Numerical simulations using a state-of-the-science regional climate model are utilized to address a trio of scientifically relevant questions with wide global applicability. The importance of an accurate representation of land use and land cover is first demonstrated through comparison of numerical simulations against observations. Second, the simulated effect of anthropogenic heating is quantified. Lastly, numerical simulations are performed using pre-historic scenarios of land use and land cover to examine and quantify the impact of Mexico City's urban expansion and changes in surface water features on its regional climate.
Using the individual building energy simulation approach, I also estimate the impact of climate change to different building types at over 900 US locations. Large increases in building energy consumption are found in the summer, especially during the daytime (e.g., >100% increase for warehouses, 5-6 pm). Large variation of impact is also found within climate zones, suggesting a potential bias when estimating climate-zone scale changes with a small number of representative locations.
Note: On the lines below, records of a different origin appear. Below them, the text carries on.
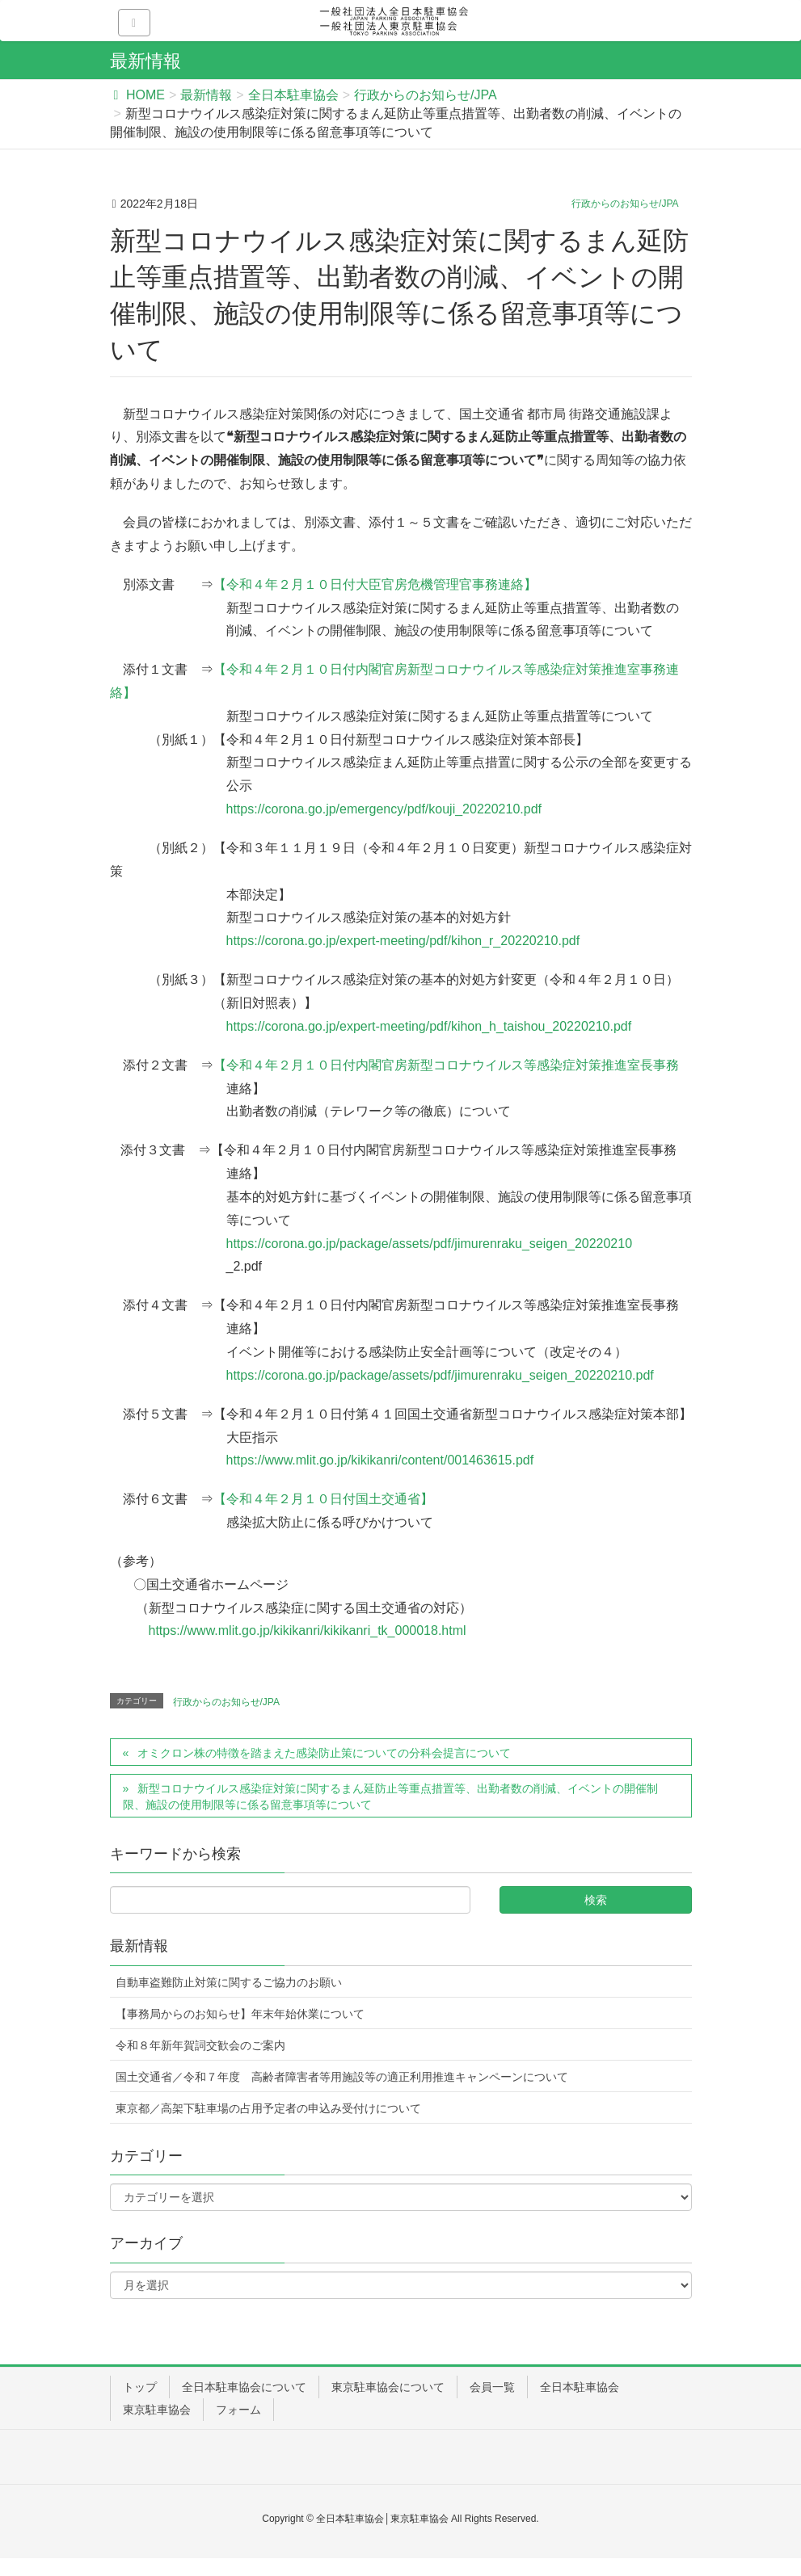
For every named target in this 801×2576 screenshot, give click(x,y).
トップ (140, 2387)
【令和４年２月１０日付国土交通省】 (323, 1499)
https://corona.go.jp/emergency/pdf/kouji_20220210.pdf (384, 809)
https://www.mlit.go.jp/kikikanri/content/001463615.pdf (380, 1460)
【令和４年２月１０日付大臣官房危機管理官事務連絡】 (375, 584)
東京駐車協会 (157, 2409)
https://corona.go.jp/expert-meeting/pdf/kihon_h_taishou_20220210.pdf (429, 1026)
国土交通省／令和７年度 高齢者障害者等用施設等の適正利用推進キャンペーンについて (342, 2076)
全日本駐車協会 (579, 2387)
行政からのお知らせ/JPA (624, 203)
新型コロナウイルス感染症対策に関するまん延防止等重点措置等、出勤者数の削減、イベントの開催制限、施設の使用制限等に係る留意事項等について (391, 1796)
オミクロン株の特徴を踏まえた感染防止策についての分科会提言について (324, 1752)
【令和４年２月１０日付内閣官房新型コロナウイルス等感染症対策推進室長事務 (446, 1065)
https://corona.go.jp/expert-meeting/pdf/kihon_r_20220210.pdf (403, 941)
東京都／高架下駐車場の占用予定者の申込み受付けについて (268, 2108)
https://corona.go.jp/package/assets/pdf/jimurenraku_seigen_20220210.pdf (446, 1375)
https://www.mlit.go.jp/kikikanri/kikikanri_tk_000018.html (307, 1630)
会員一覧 (492, 2387)
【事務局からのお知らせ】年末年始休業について (240, 2013)
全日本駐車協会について (244, 2387)
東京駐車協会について (388, 2387)
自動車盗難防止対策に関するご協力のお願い (229, 1982)
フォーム (238, 2409)
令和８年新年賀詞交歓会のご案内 (200, 2045)
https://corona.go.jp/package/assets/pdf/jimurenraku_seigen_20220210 (429, 1243)
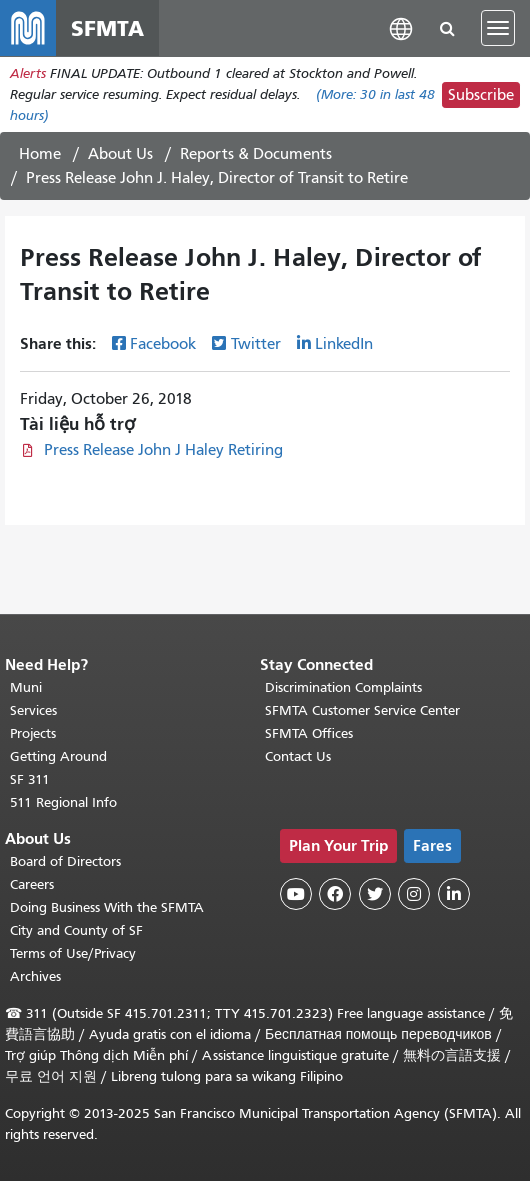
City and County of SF (76, 930)
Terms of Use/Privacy (73, 953)
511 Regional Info (63, 802)
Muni (26, 687)
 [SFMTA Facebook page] (335, 894)
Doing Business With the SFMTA (107, 907)
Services (33, 710)
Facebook (163, 344)
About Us (120, 154)
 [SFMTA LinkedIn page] (454, 894)
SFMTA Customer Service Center (362, 710)
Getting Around (58, 756)
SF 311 (30, 779)
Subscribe (481, 95)
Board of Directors (65, 861)
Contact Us (298, 756)
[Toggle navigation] (498, 28)
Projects (33, 733)
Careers (32, 884)
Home (40, 154)
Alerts (28, 73)
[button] (401, 27)
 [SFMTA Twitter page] (375, 894)
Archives (35, 976)
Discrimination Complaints (343, 687)
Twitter (256, 344)
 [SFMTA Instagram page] (414, 894)
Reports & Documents (256, 154)
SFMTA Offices (309, 733)
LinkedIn (344, 344)
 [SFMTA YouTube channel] (296, 894)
As a result of climate change, the building energy expenditures increase in some states (as much as $3 billion/year) while in others, costs decline (as much as $1.4 billion/year). Integrated across the contiguous US, these variations result in a net savings of roughly $4.7 billion/year. However, this must be weighed against the cost (exceeding $19 billion) of adding electricity generation capacity in order to maintain the electricity grid’s reliability in summer.